### TASK DETAILS:
What is needed is an exact reproduction of the lines in the records below, starting at the line with "Última respuesta" and ending at the line with "(Frontignan, Marseillan et", both included, and nothing else; pictures stay out.

::: ENTRIES SHOWN :::

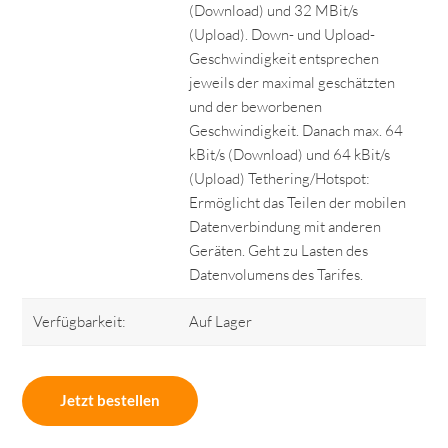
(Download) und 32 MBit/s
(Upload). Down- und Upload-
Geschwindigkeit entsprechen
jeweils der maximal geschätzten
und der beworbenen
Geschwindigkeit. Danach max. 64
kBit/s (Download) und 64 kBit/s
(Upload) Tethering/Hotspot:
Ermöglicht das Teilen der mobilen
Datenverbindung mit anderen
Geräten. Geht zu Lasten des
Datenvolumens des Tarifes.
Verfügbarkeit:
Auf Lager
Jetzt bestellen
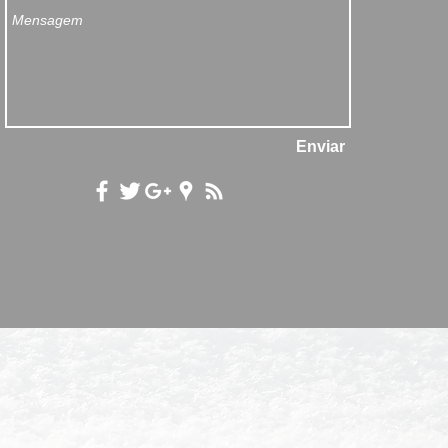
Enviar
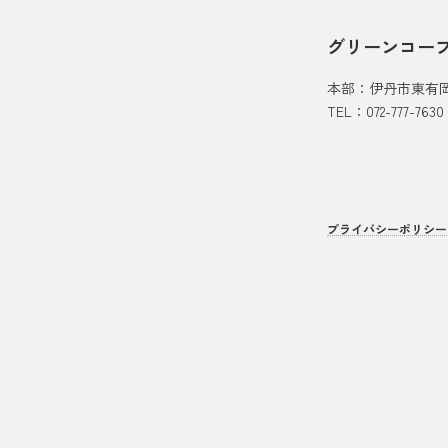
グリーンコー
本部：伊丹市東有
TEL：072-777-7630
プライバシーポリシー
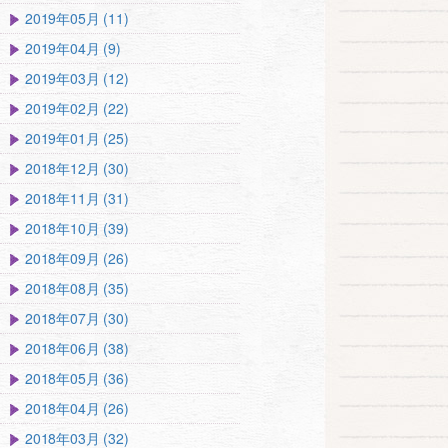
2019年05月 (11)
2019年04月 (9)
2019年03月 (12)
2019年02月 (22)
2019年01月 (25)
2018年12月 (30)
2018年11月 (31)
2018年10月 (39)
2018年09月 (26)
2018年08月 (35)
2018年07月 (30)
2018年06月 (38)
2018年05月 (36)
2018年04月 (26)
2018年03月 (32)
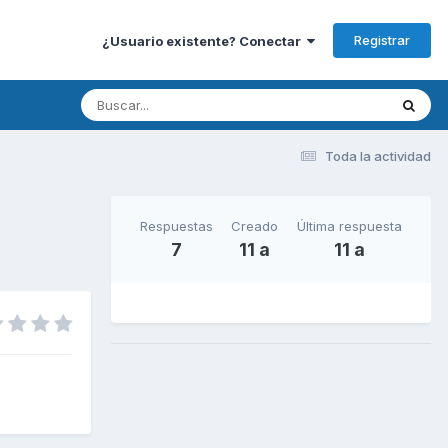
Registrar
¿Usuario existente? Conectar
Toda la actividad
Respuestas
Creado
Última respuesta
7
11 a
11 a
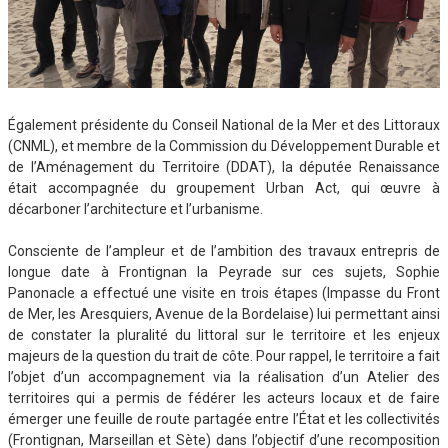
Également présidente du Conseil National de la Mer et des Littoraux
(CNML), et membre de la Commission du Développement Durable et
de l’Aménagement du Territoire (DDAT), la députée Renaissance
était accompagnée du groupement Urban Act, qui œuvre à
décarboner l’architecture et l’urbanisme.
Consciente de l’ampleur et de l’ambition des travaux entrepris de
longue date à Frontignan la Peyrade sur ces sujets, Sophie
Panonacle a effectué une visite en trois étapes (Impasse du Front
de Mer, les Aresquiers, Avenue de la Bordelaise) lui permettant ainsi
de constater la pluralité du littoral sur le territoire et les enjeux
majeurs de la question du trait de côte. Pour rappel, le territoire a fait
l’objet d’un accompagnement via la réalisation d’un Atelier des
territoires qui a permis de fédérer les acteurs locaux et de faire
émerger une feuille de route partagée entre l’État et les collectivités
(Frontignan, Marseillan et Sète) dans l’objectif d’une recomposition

:::
::: ENTRIES SHOWN :::

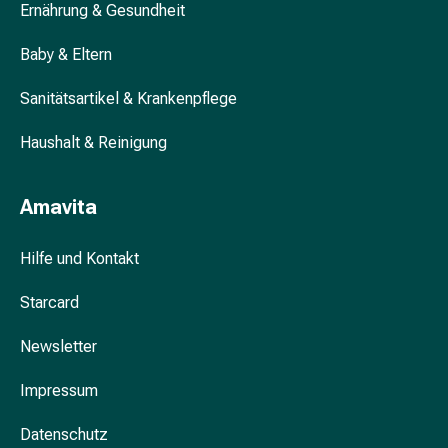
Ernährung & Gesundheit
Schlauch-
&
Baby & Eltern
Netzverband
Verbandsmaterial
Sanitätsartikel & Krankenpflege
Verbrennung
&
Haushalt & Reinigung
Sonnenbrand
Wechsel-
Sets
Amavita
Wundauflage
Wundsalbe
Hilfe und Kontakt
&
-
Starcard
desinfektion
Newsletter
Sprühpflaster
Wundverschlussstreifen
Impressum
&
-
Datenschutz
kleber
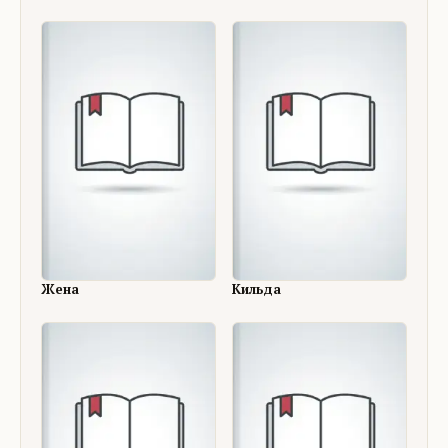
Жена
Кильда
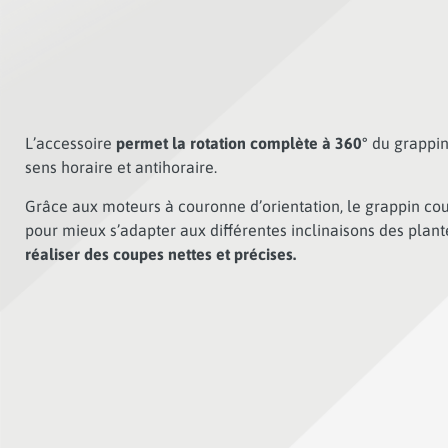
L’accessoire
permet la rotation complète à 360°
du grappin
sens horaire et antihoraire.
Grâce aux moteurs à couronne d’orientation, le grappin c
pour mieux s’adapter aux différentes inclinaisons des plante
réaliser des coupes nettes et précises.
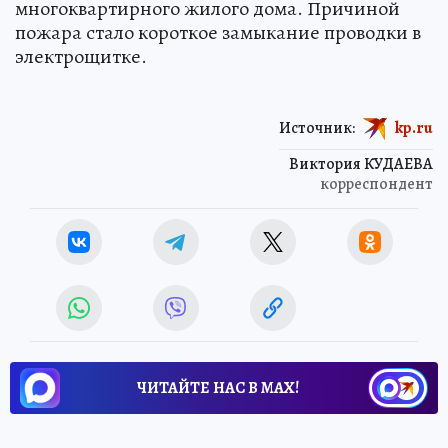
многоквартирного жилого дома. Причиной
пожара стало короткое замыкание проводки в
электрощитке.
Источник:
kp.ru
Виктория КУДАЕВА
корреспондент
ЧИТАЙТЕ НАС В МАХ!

:::

### OUTPUT BELOW:
Última respuesta
7
11 a
11 a
Également présidente du Conseil National de la Mer et des Littoraux
(CNML), et membre de la Commission du Développement Durable et
de l’Aménagement du Territoire (DDAT), la députée Renaissance
était accompagnée du groupement Urban Act, qui œuvre à
décarboner l’architecture et l’urbanisme.
Consciente de l’ampleur et de l’ambition des travaux entrepris de
longue date à Frontignan la Peyrade sur ces sujets, Sophie
Panonacle a effectué une visite en trois étapes (Impasse du Front
de Mer, les Aresquiers, Avenue de la Bordelaise) lui permettant ainsi
de constater la pluralité du littoral sur le territoire et les enjeux
majeurs de la question du trait de côte. Pour rappel, le territoire a fait
l’objet d’un accompagnement via la réalisation d’un Atelier des
territoires qui a permis de fédérer les acteurs locaux et de faire
émerger une feuille de route partagée entre l’État et les collectivités
(Frontignan, Marseillan et Sète) dans l’objectif d’une recomposition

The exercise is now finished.